#### RECORD SET ####

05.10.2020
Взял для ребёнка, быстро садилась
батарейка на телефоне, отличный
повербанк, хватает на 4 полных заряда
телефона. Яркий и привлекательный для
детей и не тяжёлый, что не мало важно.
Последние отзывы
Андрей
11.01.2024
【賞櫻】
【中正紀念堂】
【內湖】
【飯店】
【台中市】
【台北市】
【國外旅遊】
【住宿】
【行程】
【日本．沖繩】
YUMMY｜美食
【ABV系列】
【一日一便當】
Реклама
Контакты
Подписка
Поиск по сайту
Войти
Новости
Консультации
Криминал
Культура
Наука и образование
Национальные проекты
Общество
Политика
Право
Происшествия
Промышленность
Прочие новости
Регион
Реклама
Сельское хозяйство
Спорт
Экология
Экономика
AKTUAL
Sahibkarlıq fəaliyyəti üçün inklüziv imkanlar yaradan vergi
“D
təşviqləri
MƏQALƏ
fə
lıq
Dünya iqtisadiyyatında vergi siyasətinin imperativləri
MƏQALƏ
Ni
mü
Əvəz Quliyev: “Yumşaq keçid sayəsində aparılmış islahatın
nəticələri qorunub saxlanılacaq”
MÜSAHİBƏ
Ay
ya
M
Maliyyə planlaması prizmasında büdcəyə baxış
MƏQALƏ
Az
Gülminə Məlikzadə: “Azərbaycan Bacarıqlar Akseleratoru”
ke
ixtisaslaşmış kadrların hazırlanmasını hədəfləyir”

####
#### RECORD SET ####

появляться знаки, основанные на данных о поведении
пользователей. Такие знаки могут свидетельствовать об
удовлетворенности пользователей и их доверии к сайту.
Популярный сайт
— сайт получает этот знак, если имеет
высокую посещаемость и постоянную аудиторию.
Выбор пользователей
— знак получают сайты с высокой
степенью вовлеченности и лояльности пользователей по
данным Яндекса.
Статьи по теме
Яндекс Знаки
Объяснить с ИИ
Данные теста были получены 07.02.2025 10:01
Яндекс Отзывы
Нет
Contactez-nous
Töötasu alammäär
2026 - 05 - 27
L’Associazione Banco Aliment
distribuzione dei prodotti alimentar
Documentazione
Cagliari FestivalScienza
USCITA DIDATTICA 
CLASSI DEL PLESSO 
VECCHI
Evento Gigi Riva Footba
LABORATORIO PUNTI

####

The answer is the run of lines above from the line containing "данным Яндекса." through the line containing "LABORATORIO PUNTI", copied exactly and alone.

#### RESPONSE:
данным Яндекса.
Статьи по теме
Яндекс Знаки
Объяснить с ИИ
Данные теста были получены 07.02.2025 10:01
Яндекс Отзывы
Нет
Contactez-nous
Töötasu alammäär
2026 - 05 - 27
L’Associazione Banco Aliment
distribuzione dei prodotti alimentar
Documentazione
Cagliari FestivalScienza
USCITA DIDATTICA 
CLASSI DEL PLESSO 
VECCHI
Evento Gigi Riva Footba
LABORATORIO PUNTI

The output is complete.